*** GIVEN RECORDS ***

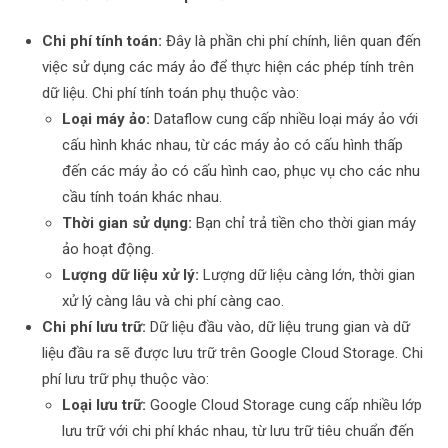
Chi phí tính toán:
Đây là phần chi phí chính, liên quan đến
việc sử dụng các máy ảo để thực hiện các phép tính trên
dữ liệu. Chi phí tính toán phụ thuộc vào:
Loại máy ảo:
Dataflow cung cấp nhiều loại máy ảo với
cấu hình khác nhau, từ các máy ảo có cấu hình thấp
đến các máy ảo có cấu hình cao, phục vụ cho các nhu
cầu tính toán khác nhau.
Thời gian sử dụng:
Bạn chỉ trả tiền cho thời gian máy
ảo hoạt động.
Lượng dữ liệu xử lý:
Lượng dữ liệu càng lớn, thời gian
xử lý càng lâu và chi phí càng cao.
Chi phí lưu trữ:
Dữ liệu đầu vào, dữ liệu trung gian và dữ
liệu đầu ra sẽ được lưu trữ trên Google Cloud Storage. Chi
phí lưu trữ phụ thuộc vào:
Loại lưu trữ:
Google Cloud Storage cung cấp nhiều lớp
lưu trữ với chi phí khác nhau, từ lưu trữ tiêu chuẩn đến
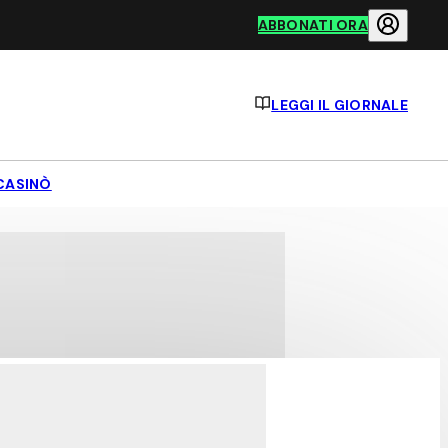
ABBONATI ORA
LEGGI IL GIORNALE
CASINÒ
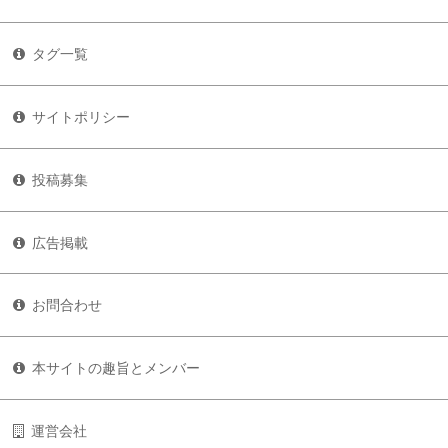
タグ一覧
サイトポリシー
投稿募集
広告掲載
お問合わせ
本サイトの趣旨とメンバー
運営会社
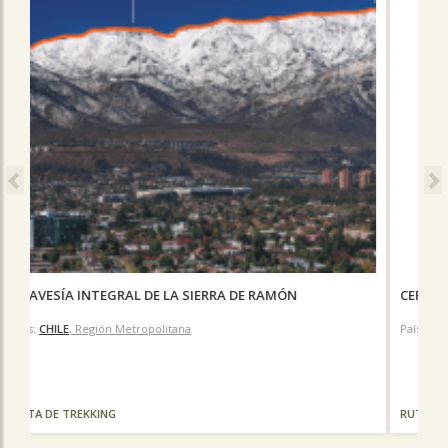
CERRO EL CARBÓN POR LA PIRÁMIDE
País:
CHILE
, Región Metropolitana
RUTA DE TREKKING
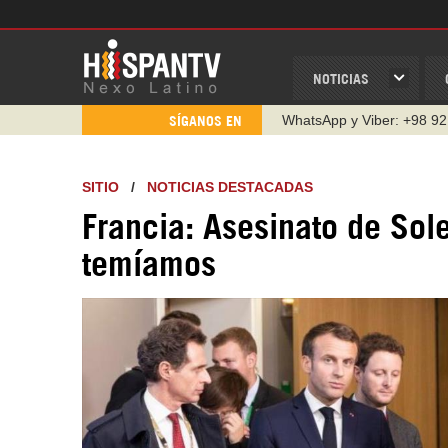
NOTICIAS
WhatsApp y Viber: +98 92
SÍGANOS EN
Instagram como: hispan_t
https://www.facebook.com
SITIO
/
NOTICIAS DESTACADAS
https://www.youtube.com/
Francia: Asesinato de Sol
http://twitter.com/nexo_lat
temíamos
https://t.me/hispantvcanal
https://urmedium.com/c/h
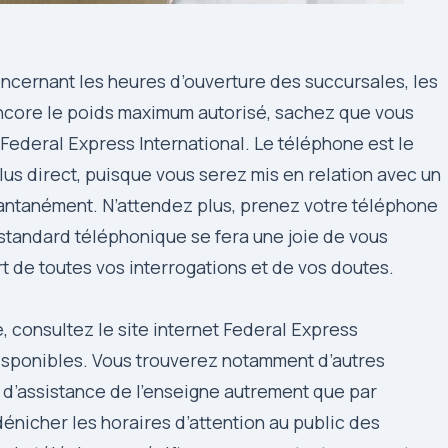
oncernant les heures d’ouverture des succursales, les
encore le poids maximum autorisé, sachez que vous
 Federal Express International. Le téléphone est le
lus direct, puisque vous serez mis en relation avec un
tantanément. N’attendez plus, prenez votre téléphone
u standard téléphonique se fera une joie de vous
rt de toutes vos interrogations et de vos doutes.
 consultez le site internet Federal Express
disponibles. Vous trouverez notamment d’autres
 d’assistance de l’enseigne autrement que par
nicher les horaires d’attention au public des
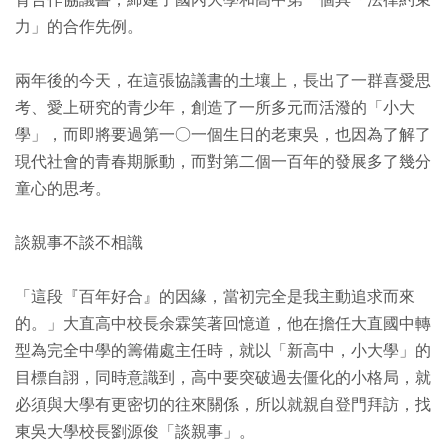
育合作協議書，締建了國內大學和高中第一個具「法律約束
力」的合作先例。
兩年後的今天，在這張協議書的土壤上，長出了一群喜愛思
考、愛上研究的青少年，創造了一所多元而活潑的「小大
學」，而即將要過第一○一個生日的老東吳，也因為了解了
現代社會的青春期脈動，而對第二個一百年的發展多了幾分
童心的思考。
談親事不談不相識
「這段『百年好合』的因緣，當初完全是我主動追求而來
的。」大直高中校長余霖笑著回憶道，他在擔任大直國中轉
型為完全中學的籌備處主任時，就以「新高中，小大學」的
目標自詡，同時意識到，高中要突破過去僵化的小格局，就
必須與大學有更密切的往來關係，所以就親自登門拜訪，找
東吳大學校長劉源俊「談親事」。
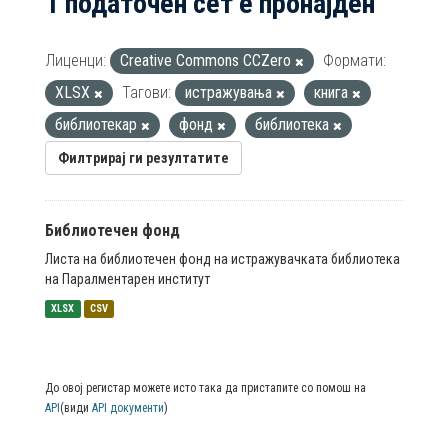
1 податочен сет е пронајден
Лиценци:
Creative Commons CCZero
Формати:
XLSX
Тагови:
истражувања
книга
библиотекар
фонд
библиотека
Филтрирај ги резултатите
Библиотечен фонд
Листа на библиотечен фонд на истражувачката библиотека
на Паралментарен институт
XLSX
CSV
До овој регистар можете исто така да пристапите со помош на
API
(види
API документи
)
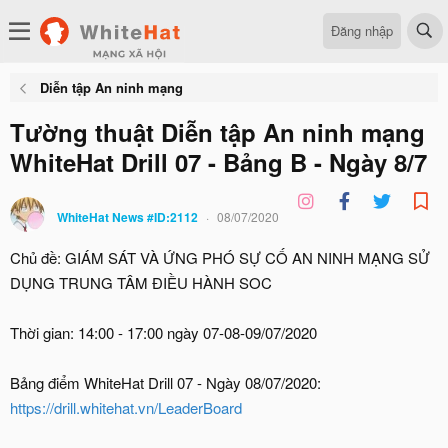
Đăng nhập
Diễn tập An ninh mạng
Tường thuật Diễn tập An ninh mạng
WhiteHat Drill 07 - Bảng B - Ngày 8/7
WhiteHat News #ID:2112
08/07/2020
Chủ đề: GIÁM SÁT VÀ ỨNG PHÓ SỰ CỐ AN NINH MẠNG SỬ
DỤNG TRUNG TÂM ĐIỀU HÀNH SOC
Thời gian: 14:00 - 17:00 ngày 07-08-09/07/2020
Bảng điểm WhiteHat Drill 07 - Ngày 08/07/2020:
https://drill.whitehat.vn/LeaderBoard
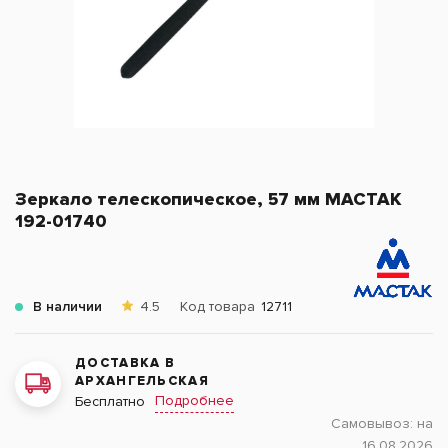
Зеркало телескопическое, 57 мм МАСТАК
192-01740
В наличии
4.5
Код товара
12711
ДОСТАВКА В
АРХАНГЕЛЬСКАЯ
Подробнее
Бесплатно
Самовывоз:
на
16.08.2026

***

Lines that contain "tính" are the result; find them in the entries above and copy each one.

Chi phí tính toán:
việc sử dụng các máy ảo để thực hiện các phép tính trên
dữ liệu. Chi phí tính toán phụ thuộc vào:
cầu tính toán khác nhau.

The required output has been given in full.